### [RECORDS FOR THIS TASK]
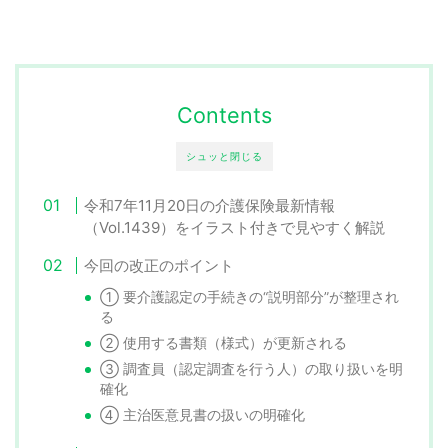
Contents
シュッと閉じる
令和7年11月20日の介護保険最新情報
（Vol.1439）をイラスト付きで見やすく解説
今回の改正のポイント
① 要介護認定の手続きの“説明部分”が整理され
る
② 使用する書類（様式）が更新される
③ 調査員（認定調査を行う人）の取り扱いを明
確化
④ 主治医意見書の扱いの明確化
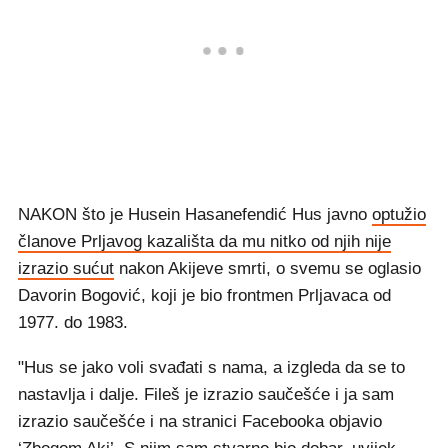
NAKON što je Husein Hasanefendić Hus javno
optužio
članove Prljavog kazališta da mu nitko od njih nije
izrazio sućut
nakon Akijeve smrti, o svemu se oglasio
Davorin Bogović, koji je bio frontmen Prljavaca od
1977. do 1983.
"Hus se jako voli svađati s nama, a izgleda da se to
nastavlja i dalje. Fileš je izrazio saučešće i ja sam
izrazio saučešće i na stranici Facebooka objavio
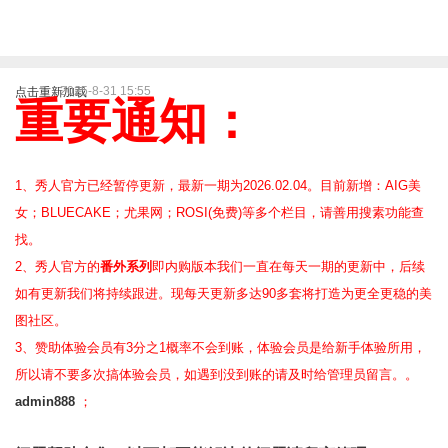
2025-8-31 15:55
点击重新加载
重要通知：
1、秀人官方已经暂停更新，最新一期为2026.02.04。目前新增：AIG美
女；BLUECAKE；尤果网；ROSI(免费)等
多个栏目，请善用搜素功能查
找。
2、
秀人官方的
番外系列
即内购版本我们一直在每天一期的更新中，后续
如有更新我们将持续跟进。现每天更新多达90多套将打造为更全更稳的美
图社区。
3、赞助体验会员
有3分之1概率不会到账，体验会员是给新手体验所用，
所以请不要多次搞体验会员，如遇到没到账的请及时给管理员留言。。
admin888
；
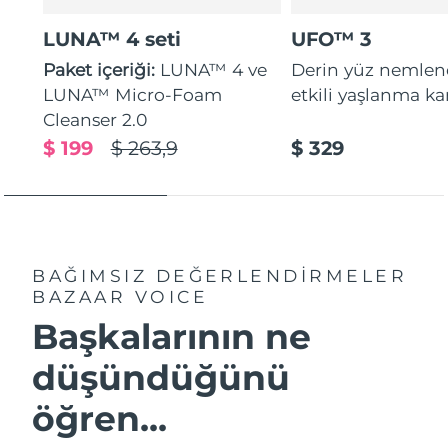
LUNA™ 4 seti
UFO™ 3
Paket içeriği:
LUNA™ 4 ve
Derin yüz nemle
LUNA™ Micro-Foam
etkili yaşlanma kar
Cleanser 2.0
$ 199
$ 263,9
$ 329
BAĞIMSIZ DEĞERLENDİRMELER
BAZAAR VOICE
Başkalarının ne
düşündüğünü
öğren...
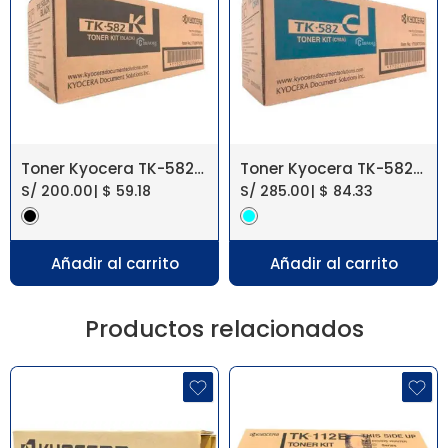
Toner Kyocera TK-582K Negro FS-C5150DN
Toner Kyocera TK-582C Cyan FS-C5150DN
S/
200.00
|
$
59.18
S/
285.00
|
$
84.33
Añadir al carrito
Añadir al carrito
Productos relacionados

---

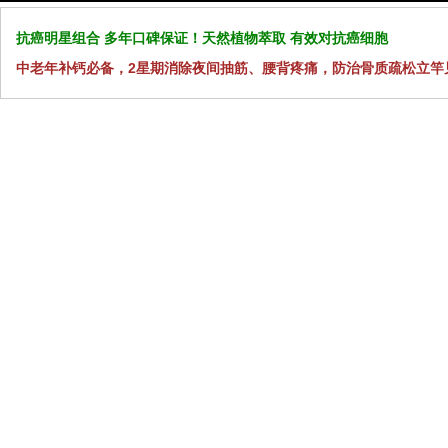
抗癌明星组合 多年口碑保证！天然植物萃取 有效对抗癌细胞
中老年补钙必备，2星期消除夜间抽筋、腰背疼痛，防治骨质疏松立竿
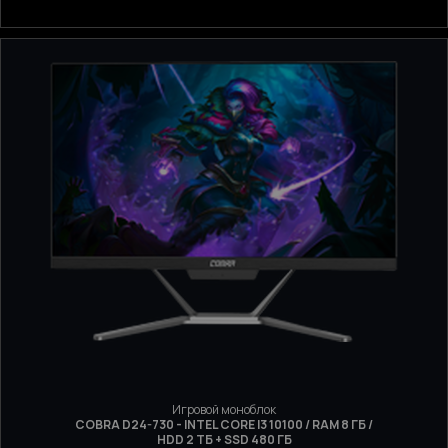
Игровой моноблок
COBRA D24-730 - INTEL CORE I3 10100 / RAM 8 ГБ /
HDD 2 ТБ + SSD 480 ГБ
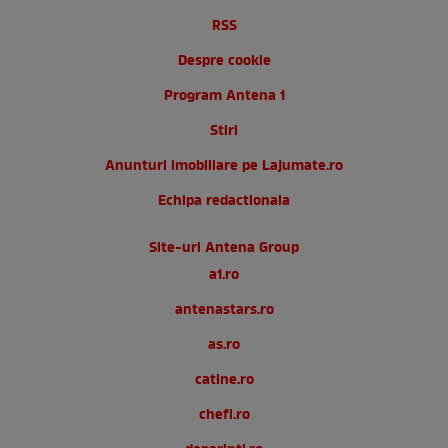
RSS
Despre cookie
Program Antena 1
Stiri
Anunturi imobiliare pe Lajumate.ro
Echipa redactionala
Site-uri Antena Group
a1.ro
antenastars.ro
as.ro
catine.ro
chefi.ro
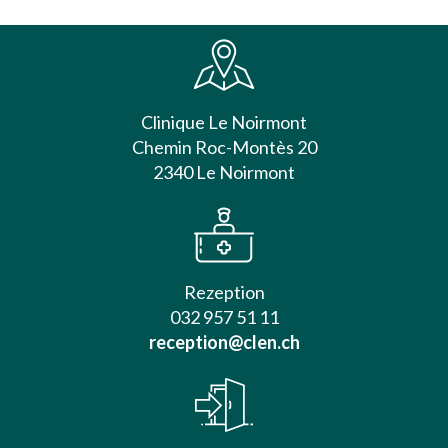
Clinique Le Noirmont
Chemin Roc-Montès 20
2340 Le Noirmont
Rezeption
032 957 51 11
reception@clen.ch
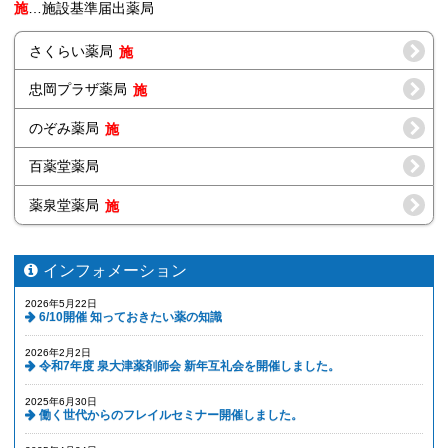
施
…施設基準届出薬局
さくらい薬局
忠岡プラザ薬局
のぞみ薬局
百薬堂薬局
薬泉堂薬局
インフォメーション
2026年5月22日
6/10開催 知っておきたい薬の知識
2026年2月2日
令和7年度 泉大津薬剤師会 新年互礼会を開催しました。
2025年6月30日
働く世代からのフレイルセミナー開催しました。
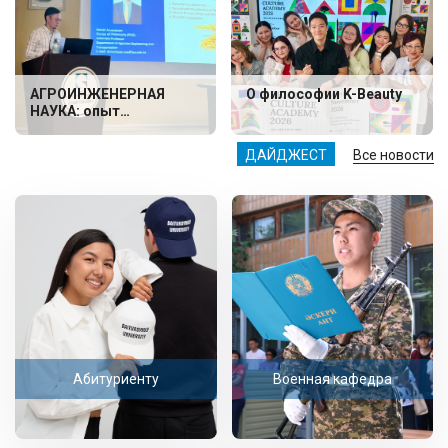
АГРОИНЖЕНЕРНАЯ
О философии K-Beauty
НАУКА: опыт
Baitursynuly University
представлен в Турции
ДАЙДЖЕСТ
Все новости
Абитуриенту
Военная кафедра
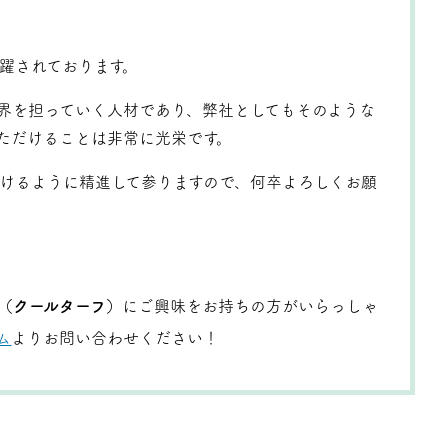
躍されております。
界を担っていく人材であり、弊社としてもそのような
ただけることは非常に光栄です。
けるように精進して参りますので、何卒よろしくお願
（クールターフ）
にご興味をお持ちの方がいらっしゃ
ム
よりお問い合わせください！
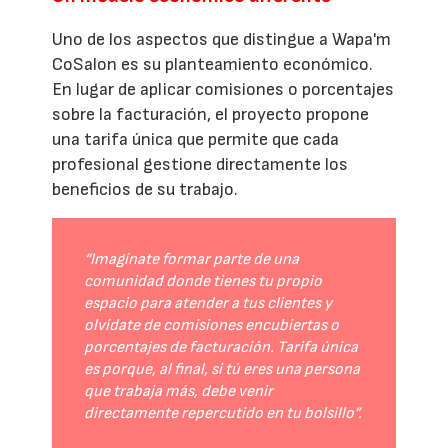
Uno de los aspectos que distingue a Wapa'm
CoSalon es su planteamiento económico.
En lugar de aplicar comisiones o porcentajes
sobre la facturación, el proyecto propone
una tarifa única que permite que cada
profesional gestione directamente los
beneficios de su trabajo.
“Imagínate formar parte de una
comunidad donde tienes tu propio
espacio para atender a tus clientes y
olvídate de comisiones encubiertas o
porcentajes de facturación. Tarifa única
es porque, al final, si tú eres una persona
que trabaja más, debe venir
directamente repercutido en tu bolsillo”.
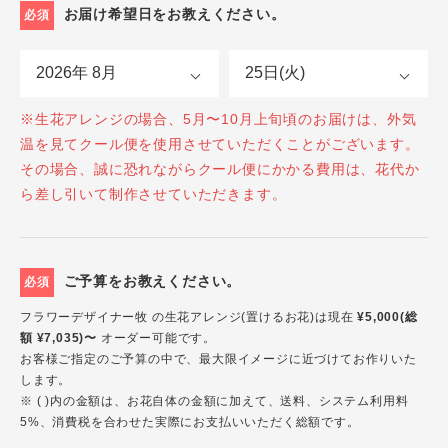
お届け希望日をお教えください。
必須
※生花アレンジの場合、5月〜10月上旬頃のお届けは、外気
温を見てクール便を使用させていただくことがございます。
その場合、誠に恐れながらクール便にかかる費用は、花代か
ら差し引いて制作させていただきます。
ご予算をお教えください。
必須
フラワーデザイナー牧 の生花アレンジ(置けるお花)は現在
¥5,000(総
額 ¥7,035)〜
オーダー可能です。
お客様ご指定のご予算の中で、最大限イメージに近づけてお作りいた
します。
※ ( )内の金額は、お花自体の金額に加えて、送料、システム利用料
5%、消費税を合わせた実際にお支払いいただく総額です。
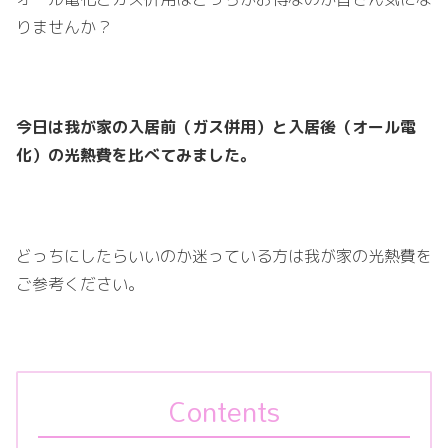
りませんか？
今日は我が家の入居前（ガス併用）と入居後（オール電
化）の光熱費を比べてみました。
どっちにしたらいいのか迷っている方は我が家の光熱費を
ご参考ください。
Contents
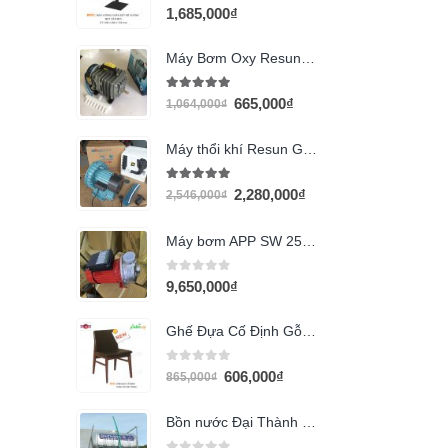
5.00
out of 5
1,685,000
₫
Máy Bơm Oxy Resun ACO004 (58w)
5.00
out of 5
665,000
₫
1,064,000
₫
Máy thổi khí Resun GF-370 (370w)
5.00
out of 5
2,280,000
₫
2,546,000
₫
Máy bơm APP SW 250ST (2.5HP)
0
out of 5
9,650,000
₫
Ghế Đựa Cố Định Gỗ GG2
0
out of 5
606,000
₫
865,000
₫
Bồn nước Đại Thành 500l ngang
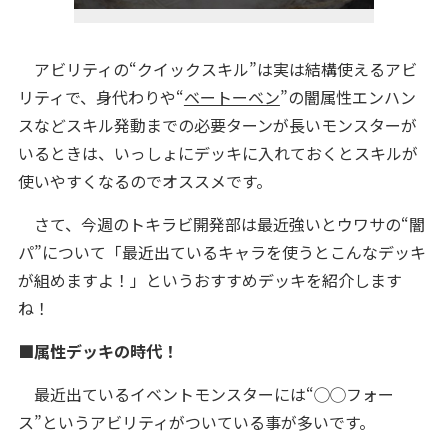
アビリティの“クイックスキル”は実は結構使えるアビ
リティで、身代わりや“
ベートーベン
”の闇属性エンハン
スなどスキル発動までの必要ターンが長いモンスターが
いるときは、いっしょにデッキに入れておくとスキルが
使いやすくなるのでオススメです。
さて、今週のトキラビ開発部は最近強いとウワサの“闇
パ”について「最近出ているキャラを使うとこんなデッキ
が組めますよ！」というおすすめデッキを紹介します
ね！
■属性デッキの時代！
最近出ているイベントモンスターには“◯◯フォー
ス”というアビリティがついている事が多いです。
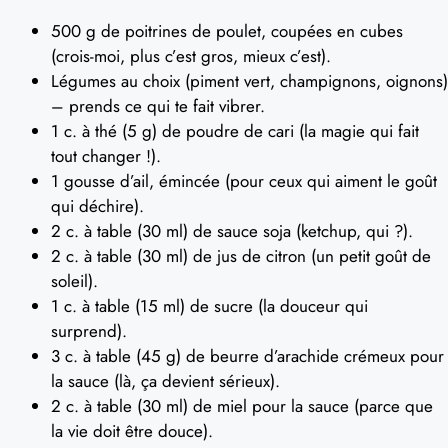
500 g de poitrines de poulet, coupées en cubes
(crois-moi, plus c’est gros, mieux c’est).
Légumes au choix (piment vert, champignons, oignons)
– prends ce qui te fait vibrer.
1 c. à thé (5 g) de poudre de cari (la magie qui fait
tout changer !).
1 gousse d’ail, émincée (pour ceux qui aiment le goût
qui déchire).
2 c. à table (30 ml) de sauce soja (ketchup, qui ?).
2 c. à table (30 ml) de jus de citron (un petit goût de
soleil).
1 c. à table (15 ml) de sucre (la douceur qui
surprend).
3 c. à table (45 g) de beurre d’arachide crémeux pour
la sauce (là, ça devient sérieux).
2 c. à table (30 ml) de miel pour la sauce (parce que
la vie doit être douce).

---

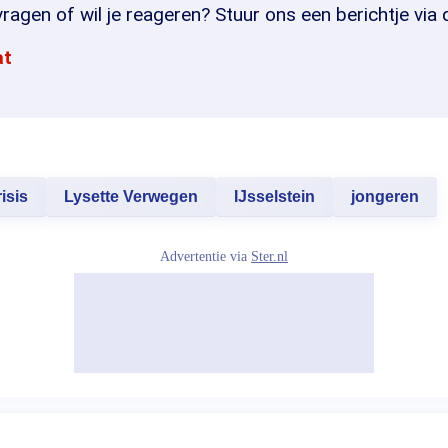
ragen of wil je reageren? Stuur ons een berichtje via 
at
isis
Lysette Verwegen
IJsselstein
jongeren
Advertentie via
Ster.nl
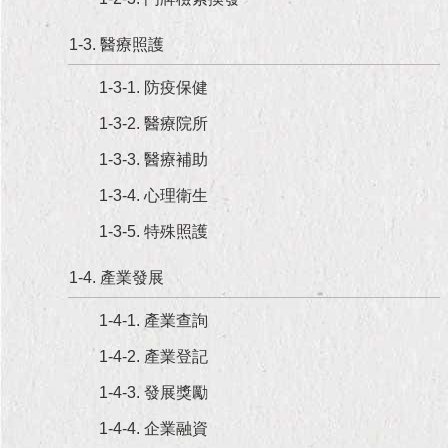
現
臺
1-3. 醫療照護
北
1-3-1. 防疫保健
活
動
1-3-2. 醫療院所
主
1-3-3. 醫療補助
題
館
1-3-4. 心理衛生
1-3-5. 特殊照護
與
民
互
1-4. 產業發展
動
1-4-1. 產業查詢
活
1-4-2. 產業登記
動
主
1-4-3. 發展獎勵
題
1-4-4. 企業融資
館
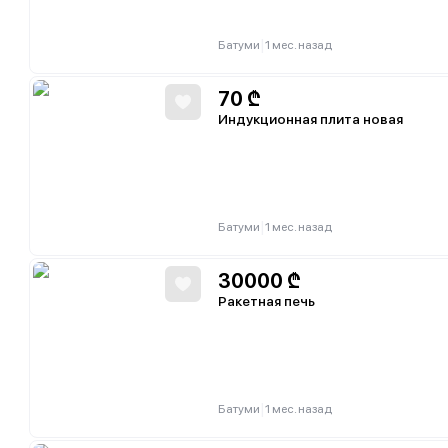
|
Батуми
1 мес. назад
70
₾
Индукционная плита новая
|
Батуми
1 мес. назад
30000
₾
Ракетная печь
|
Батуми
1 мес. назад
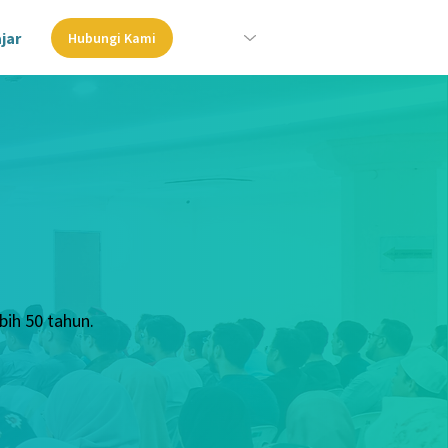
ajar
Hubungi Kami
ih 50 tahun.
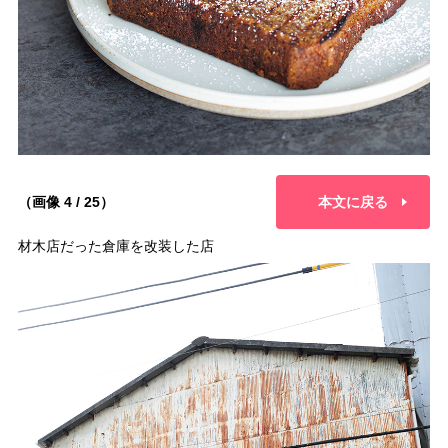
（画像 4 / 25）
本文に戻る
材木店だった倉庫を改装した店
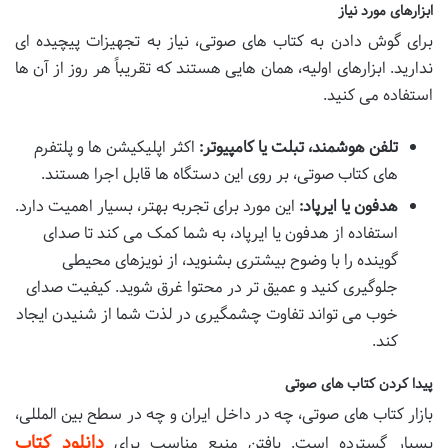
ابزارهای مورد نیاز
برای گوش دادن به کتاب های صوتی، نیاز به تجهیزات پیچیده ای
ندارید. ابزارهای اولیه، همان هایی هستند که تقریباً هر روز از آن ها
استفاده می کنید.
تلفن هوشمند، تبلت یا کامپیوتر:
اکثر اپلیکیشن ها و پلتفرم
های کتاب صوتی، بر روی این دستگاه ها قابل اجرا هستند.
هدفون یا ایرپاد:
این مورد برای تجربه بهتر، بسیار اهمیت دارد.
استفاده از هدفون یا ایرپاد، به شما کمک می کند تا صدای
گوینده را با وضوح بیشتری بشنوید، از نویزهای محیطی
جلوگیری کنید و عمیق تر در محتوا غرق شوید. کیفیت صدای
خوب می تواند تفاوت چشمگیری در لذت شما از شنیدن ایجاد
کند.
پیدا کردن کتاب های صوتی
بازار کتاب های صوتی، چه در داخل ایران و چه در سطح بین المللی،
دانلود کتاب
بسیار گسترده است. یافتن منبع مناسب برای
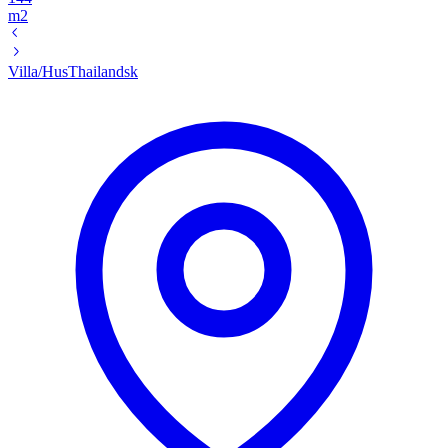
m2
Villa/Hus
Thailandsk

### [YOUR TASK]
Only the lines above starting with the one with "En lugar de aplicar comisiones o porcentajes" and going through the one with "comunidad donde tienes tu propio" are to be copied, word for word and with both ends kept.

### [TASK OUTPUT]
En lugar de aplicar comisiones o porcentajes
sobre la facturación, el proyecto propone
una tarifa única que permite que cada
profesional gestione directamente los
beneficios de su trabajo.
“Imagínate formar parte de una
comunidad donde tienes tu propio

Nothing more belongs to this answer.